England is dying. Following the collapse of aged, childless Europe, eighteen-year-old Englishman Brandon Frewer seeks young people. In Northallerton, he finds youngish Englishwoman Laura Trimm.

With much of England having become dangerous, they’re confined to the towns, villages, and castles Laura knows in North Yorkshire. England’s future depends upon people like her and Brandon bearing children, but not necessarily with each other.

A Young Man’s Tale is the sequel to Swansong of a Childless People.

Chapter 1: Sometime from Now

Springtime was somewhat unconvincing that year, through the throes of England’s end. Leaves of every season lay rotten on the ground, where a generation or two earlier, children would’ve swept them with their feet; childlessness had been a choice that Europeans made and one they’d not realised they were making. Riding his bicycle through Darlington before the rain came, eighteen-year-old Brandon Frewer was the youngest Englishman around.

Recent years had seen the last of the old time and beginning of the death. Older public clocks of revolving hands read fifteen minutes past nine o’clock, as they read every minute every day. Most houses and apartments in north-east England were deep dark and long forlorn, without residents to nourish them. Abandoned cars stood parked at kerbs, where they would always be, making no impression on Brandon as he passed.

Brandon’s mother, Hollie, had cut his thick blond hair neater than his father Alec cut her blonde hair. More than just a winter had passed since customers last patronised the shops, or waiters and the waited-upon last occupied the restaurants. Scampering along the sides of empty buildings, rats ate food that larger creatures left behind, much as they always had. The rolling wheels of Brandon’s bicycle slipped a little on the leaves, when he wasn’t careful.

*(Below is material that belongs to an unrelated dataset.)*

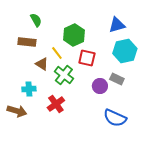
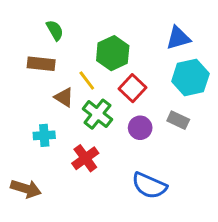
red square: (87, 58) -> (133, 88), turned 30
purple circle: (100, 86) -> (140, 128), moved
brown arrow: (17, 111) -> (26, 189), moved
blue semicircle: (115, 118) -> (149, 186), moved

Other peoples prospered elsewhere, while the people without progeny had aged. Much of Europe once grandiose and grand, a conquering continent, was almost dead. What wasn’t dead was no longer European. None of Europe’s reasons for not bestowing newborns endured, leaving a young man on a bicycle behind.

Brandon’s mother had asked him to meet her and his father at their friend Tarpin Hobbs’ apartment; Brandon was never in a hurry to see Tarpin. More often than Brandon’s parents had visited Tarpin before the winter, Tarpin visited their home in Hummersknott, when Brandon waited in another room until he left.

Looking out from a corner of Coniscliffe Road, Tarpin’s penthouse apartment was unmistakable; he was the building’s final resident. Rain began to fall as Brandon reached the building door, in which a key hung from the lock. Inside were his parents’ bicycles; if they’d not been there, Brandon would’ve headed home. He left his bicycle with theirs.

Windows admitted enough daylight through the lashing rain to lead Brandon trudging up the stairs. “That change in accounting standards helped us,” he overheard Tarpin saying as he approached his apartment; Tarpin spoke of business as old soldiers once spoke of battles.

Tarpin in his single chair sat facing Brandon’s parents in a sofa. Glasses of rainwater stood on the coffee table between them. Sixty-something years of age, tall Tarpin seemed much older than that, with his grey-white hair that could once have been any colour and his skin made rough by outdoors work too late in life. Since then, he’d become increasingly ample. That day dressed again in a suit, jacket, and tie, Tarpin’s shirt was ironed as well as he could’ve ironed it with an iron heated in a fire. Brandon sat in a spare chair near his mother.

“Our results could’ve been mediocre that year, poor even,” Tarpin continued, “poorer than mediocre was poor, but the changed standard allowed us to report good numbers, and do it truthfully.”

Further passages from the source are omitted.